**Directions**: Whenever a picture appears in the records, exclude it, and transcribe everything else exactly.

**The input**:
____________________

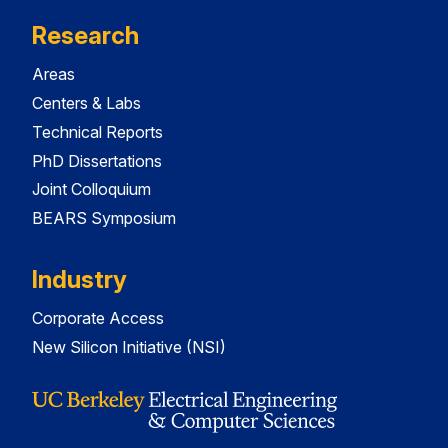
Research
Areas
Centers & Labs
Technical Reports
PhD Dissertations
Joint Colloquium
BEARS Symposium
Industry
Corporate Access
New Silicon Initiative (NSI)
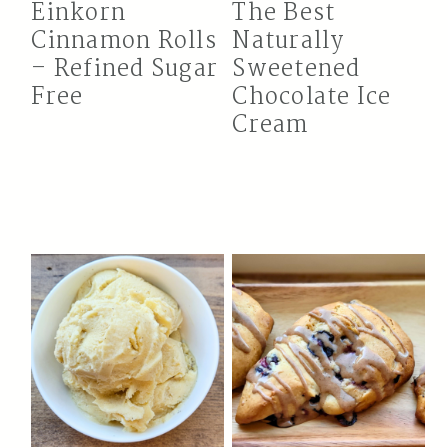
Einkorn
The Best
Cinnamon Rolls
Naturally
– Refined Sugar
Sweetened
Free
Chocolate Ice
Cream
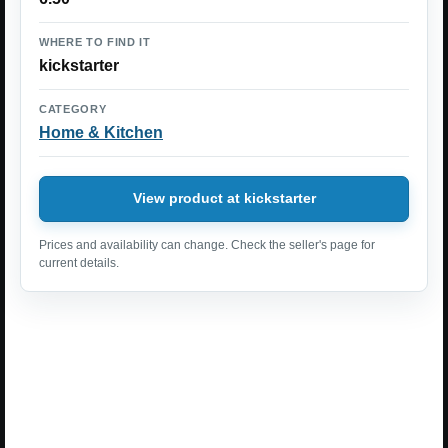
WHERE TO FIND IT
kickstarter
CATEGORY
Home & Kitchen
View product at kickstarter
Prices and availability can change. Check the seller's page for
current details.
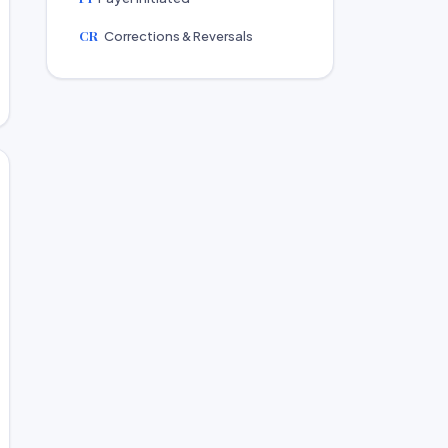
CR
Corrections & Reversals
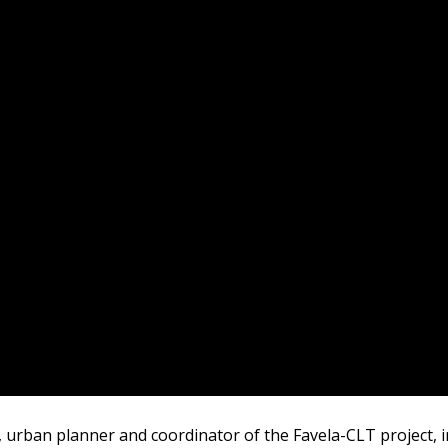
r, urban planner and coordinator of the Favela-CLT project, 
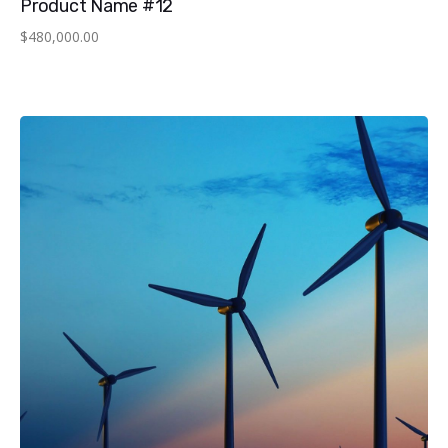
Product Name #12
$
480,000.00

____________________

**Solution for this task**:
Research
Areas
Centers & Labs
Technical Reports
PhD Dissertations
Joint Colloquium
BEARS Symposium
Industry
Corporate Access
New Silicon Initiative (NSI)
Einkorn
The Best
Cinnamon Rolls
Naturally
– Refined Sugar
Sweetened
Free
Chocolate Ice
Cream
WHERE TO FIND IT
kickstarter
CATEGORY
Home & Kitchen
View product at kickstarter
Prices and availability can change. Check the seller's page for
current details.
CR
Corrections & Reversals
r, urban planner and coordinator of the Favela-CLT project, 
Product Name #12
$
480,000.00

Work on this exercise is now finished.